If you’re like me, I’m guessing you don’t like to hear the word “No” when you make a request.

In fact, I don’t know too many people who do, unless of course, they have read “Go For No” by Richard Fenton and Andrea Waltz, but that’s a whole other Weekly Thought.

Today, I want to focus on understanding what’s behind the “No”.

Salespeople are taught to keep questioning until they understand the reason for the “No” and then, if they can, help the prospective customer overcome their objection, to make the sale.

I’m intrigued that we don’t do this with our employees.

For most of us, we simply get frustrated and do our best to either convince our employees or worse, order them to do what we want.

This week I had the opportunity to observe an employee’s reaction to a request to hire more people.

“No!”

“Why not?”

“If we do, they won’t stay.”

“Why won’t they stay?”

“They want a permanent position.”

The penny dropped for me when I heard this.
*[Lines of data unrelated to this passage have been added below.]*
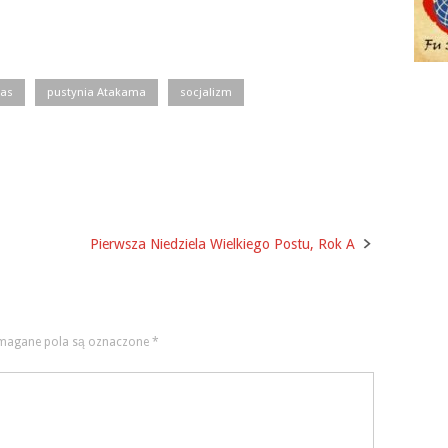
ras
pustynia Atakama
socjalizm
Pierwsza Niedziela Wielkiego Postu, Rok A
agane pola są oznaczone
*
The employer was offering to hire a “casual” employee. I knew that the employer wasn’t attached to having a “casual” employee, rather they were looking to find the best solution to ensure that clients were being looked after without overworking or overwhelming the current employees.

“What if we offered permanent part-time, instead of casual?”

Now we got an entirely different response.

Name, I can’t stress enough how important it is to listen, really listen to understand what people are telling you.

The misunderstanding here, like most misunderstandings, occurred because we hold a different perception.

Your job this week is to understand the “No”.

What’s really behind the “No”?

I encourage you to put your “Patient Hat” on (patient as in giving someone time, not seeing a doctor – just so we’re clear) and take the time to really listen and understand the “No”.

You might be surprised at how quickly you get to a “Yes”.